Bush Blitz is a groundbreaking species discovery partnership between the Australian Government, BHP Billiton and Earthwatch Australia that is documenting the plants and animals across Australia's National Reserve System - the cornerstone of our national efforts to protect terrestrial biodiversity.
These protected areas are vital to the survival of our unique and diverse ecosystems and the plants and animals they support. Discovering what lives on these reserves will help protect their special values and the many essential ecosystem services they provide. Such information is essential especially under conditions of climate change.
Since it began in 2009 Bush Blitz has collected hundreds of new or undescribed native species - helping to increase our knowledge of Australia's amazing biodiversity.
Mygalomorph spider from Neds Corner Station
Photo: Mark Norman, Museum Victoria
Bush Blitz brings together some of Australia's top biodiversity scientists from a range of scientific institutions including universities, museums, herbariums, botanical gardens, CSIRO and government agencies.
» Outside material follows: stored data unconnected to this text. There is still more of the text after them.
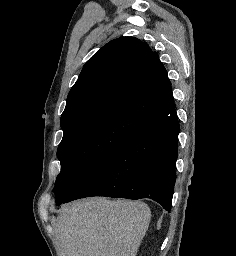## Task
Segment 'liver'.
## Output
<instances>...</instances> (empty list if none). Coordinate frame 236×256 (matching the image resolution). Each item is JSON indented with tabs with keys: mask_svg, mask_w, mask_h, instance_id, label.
I'll return each mask as SVG.
<instances>
[{
	"mask_svg": "<svg viewBox=\"0 0 236 256\" xmlns=\"http://www.w3.org/2000/svg\"><path fill=\"white\" fill-rule=\"evenodd\" d=\"M150 220L144 202L85 198L65 204L56 220L58 256H137Z\"/></svg>",
	"mask_w": 236,
	"mask_h": 256,
	"instance_id": "obj_1",
	"label": "liver"
}]
</instances>
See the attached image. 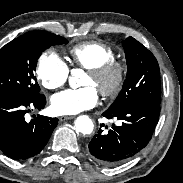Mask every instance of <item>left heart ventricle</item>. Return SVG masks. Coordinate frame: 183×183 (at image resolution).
<instances>
[{"label":"left heart ventricle","mask_w":183,"mask_h":183,"mask_svg":"<svg viewBox=\"0 0 183 183\" xmlns=\"http://www.w3.org/2000/svg\"><path fill=\"white\" fill-rule=\"evenodd\" d=\"M83 85L84 86H93L97 90H98V87H99L98 82L92 76H90L89 74H87V76L85 77Z\"/></svg>","instance_id":"left-heart-ventricle-1"}]
</instances>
Ranging from five to 10 days, Bush Blitz expeditions involve a team of biodiversity scientists getting out and getting dirty in some of Australia's most spectacular and often remote conservation reserves - with a focus on collecting some of Australia's still largely undiscovered plants and animals - including spiders, insects, scorpions, flowering plants, fungi, and mosses.
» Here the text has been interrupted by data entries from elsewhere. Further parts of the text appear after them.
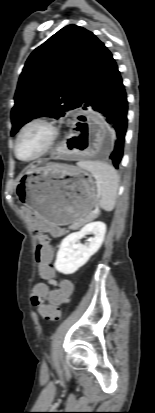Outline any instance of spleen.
Returning <instances> with one entry per match:
<instances>
[{
  "instance_id": "obj_1",
  "label": "spleen",
  "mask_w": 155,
  "mask_h": 413,
  "mask_svg": "<svg viewBox=\"0 0 155 413\" xmlns=\"http://www.w3.org/2000/svg\"><path fill=\"white\" fill-rule=\"evenodd\" d=\"M77 165L90 172L96 179L100 208L107 212L112 211L119 186V177L113 166L90 160L78 162Z\"/></svg>"
}]
</instances>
And once the field collecting is done, the scientists head back to the lab for hours of painstaking work at the microscope to identify, classify and describe their plant and animal specimens.
It's through this work that Bush Blitz is helping to inform conservation reserve managers about the species diversity protected as part of the National Reserve System - helping us to understand our natural world so we can protect it for future generations.